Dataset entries
= = = = = = =
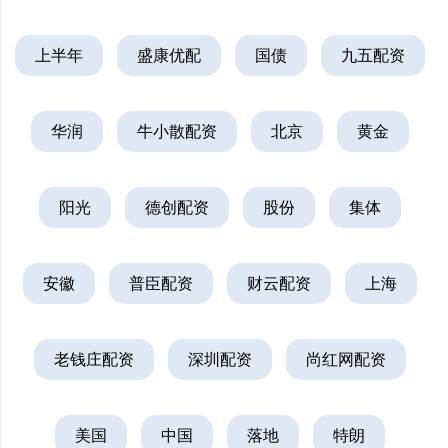
上半年
盛康优配
国债
九五配资
华润
牛小散配资
北京
黄金
阳光
德创配资
股份
集体
安徽
普臣配资
财云配资
上海
老钱庄配资
深圳配资
尚红网配资
美国
中国
落地
特朗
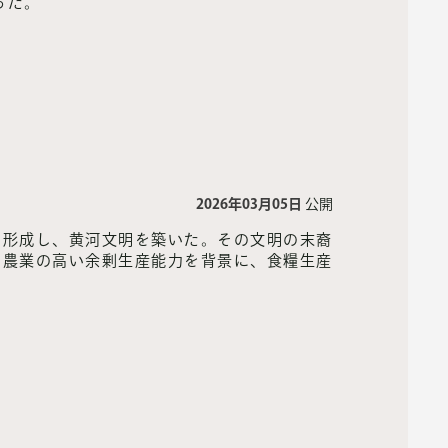
った。
2026年03月05日
公開
を形成し、黄河文明を築いた。その文明の末裔
。農業の高い余剰生産能力を背景に、食糧生産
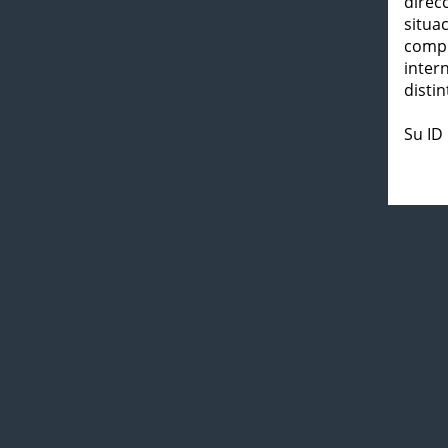
direc
situa
compl
inter
distin
Su ID 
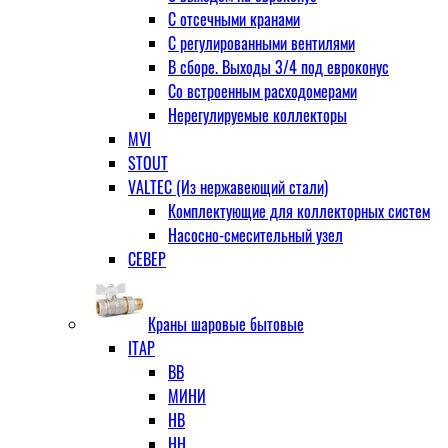
С отсечными кранами
С регулированными вентилями
В сборе. Выходы 3/4 под евроконус
Со встроенным расходомерами
Нерегулируемые коллекторы
MVI
STOUT
VALTEC (Из нержавеющий стали)
Комплектующие для коллекторных систем
Насосно-смесительный узел
СЕВЕР
Краны шаровые бытовые
ITAP
ВВ
МИНИ
НВ
НН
= = = = = = =
### Directions for this task:
Reproduce only those lines of the entries above that run from the line with "В сборе. Выходы 3/4 под евроконус" to the final line.

### Worked solution:
В сборе. Выходы 3/4 под евроконус
Со встроенным расходомерами
Нерегулируемые коллекторы
MVI
STOUT
VALTEC (Из нержавеющий стали)
Комплектующие для коллекторных систем
Насосно-смесительный узел
СЕВЕР
Краны шаровые бытовые
ITAP
ВВ
МИНИ
НВ
НН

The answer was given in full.